21. The method according to claim 13, wherein the sensor is a structure-borne sound sensor including a knock sensor.

22. A computing unit configured to identify an anomaly in a component of a technical system, wherein the component performs a periodic movement during operation of the technical system, the computing unit configured to:

provide a sound signal, wherein the sound signal has been detected, during operation of the technical system, using a sensor of the technical system or of a further technical system mechanically connected to the technical system;

determine or providing a rotational speed range in which a rotational speed of the component lies during operation of the technical system;

determine or providing one or more operating point ranges of the technical system in which the anomaly is to be expected;

determine a filtered sound signal from the sound signal and based on the rotational speed range and the one or more operating point ranges;

determine a measure of a tone stability of the filtered sound signal; and

determine, based on the measure of the tone stability: (i) whether an anomaly of the component is present and/or (ii) to what extent the anomaly of the component is present.

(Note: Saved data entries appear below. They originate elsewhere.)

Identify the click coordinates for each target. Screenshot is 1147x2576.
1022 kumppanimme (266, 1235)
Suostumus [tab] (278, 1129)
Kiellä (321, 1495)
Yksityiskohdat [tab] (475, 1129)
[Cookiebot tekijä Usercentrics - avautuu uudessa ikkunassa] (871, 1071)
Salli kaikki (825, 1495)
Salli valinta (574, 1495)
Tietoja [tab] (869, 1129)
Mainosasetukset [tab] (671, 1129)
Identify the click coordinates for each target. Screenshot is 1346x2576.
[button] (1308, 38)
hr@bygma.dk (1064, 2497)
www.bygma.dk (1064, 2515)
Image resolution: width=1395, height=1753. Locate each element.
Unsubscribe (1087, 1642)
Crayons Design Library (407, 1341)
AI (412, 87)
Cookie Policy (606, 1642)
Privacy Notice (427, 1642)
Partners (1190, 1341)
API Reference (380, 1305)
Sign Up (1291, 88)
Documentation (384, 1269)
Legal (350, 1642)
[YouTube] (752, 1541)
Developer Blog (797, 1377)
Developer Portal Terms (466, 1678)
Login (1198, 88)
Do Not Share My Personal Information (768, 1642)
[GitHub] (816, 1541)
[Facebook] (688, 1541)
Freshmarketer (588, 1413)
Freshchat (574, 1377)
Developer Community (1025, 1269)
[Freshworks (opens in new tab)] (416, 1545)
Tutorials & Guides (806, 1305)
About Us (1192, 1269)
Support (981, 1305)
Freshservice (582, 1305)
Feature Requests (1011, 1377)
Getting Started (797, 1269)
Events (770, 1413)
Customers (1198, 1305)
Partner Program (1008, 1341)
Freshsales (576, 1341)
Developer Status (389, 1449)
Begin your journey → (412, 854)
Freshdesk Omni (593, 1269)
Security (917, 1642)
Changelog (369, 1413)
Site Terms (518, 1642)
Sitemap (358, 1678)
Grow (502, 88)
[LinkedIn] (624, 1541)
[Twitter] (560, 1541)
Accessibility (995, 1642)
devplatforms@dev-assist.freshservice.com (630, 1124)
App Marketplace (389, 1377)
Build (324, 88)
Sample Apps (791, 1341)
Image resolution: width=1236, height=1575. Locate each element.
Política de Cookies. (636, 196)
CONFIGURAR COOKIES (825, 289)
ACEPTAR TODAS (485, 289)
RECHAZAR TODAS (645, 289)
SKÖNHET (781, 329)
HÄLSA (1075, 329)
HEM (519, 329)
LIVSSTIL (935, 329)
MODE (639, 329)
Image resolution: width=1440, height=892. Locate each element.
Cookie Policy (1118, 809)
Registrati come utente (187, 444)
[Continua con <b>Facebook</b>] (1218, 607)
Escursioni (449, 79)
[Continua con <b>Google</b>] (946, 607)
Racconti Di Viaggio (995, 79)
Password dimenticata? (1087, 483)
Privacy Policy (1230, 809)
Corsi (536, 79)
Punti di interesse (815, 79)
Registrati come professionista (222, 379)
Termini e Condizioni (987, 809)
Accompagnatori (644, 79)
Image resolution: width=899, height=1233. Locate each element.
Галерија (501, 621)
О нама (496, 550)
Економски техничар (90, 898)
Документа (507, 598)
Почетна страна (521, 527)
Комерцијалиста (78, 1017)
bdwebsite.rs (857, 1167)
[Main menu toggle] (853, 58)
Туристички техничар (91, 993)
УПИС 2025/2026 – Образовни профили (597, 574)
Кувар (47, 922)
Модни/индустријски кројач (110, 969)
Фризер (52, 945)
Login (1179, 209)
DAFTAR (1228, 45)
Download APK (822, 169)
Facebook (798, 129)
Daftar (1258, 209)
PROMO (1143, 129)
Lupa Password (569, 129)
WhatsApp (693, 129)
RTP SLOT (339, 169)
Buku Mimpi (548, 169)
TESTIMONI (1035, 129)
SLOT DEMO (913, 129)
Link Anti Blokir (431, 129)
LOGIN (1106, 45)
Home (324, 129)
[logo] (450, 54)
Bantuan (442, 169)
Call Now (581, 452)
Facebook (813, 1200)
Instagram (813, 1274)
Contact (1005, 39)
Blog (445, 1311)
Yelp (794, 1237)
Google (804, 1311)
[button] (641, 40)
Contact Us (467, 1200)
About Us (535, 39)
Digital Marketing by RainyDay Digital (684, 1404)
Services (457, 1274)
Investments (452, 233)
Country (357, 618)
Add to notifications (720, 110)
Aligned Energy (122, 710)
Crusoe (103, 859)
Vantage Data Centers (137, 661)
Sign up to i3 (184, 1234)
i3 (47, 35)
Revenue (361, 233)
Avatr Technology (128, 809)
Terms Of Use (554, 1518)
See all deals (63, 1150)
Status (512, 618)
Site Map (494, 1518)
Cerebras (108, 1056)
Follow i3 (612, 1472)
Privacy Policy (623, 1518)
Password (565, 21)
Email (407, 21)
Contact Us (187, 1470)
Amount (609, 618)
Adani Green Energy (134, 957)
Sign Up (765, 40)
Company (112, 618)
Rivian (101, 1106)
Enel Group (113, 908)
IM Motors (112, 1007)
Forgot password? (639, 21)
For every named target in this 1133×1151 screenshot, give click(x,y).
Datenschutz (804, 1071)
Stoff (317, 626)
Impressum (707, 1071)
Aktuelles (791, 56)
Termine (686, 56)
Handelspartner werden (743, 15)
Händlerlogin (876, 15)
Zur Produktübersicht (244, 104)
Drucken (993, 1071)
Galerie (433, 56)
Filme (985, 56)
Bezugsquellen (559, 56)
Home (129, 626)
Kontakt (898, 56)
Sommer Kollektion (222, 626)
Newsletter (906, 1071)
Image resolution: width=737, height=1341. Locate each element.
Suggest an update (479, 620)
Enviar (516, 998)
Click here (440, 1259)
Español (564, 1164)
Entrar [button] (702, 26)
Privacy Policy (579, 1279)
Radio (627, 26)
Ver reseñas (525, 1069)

23. A non-transitory machine-readable storage medium on which is stored a computer program for identifying an anomaly in a component of a technical system, wherein the component performs a periodic movement during operation of the technical system, the computer program, when executed by a computing unit, causing the computing unit to perform the following steps:

providing a sound signal, wherein the sound signal has been detected, during operation of the technical system, using a sensor of the technical system or of a further technical system mechanically connected to the technical system;

determining or providing a rotational speed range in which a rotational speed of the component lies during operation of the technical system;

determining or providing one or more operating point ranges of the technical system in which the anomaly is to be expected;

determining a filtered sound signal from the sound signal and based on the rotational speed range and the one or more operating point ranges;

determining a measure of a tone stability of the filtered sound signal; and

determining, based on the measure of the tone stability: (i) whether an anomaly of the component is present and/or (ii) to what extent the anomaly of the component is present.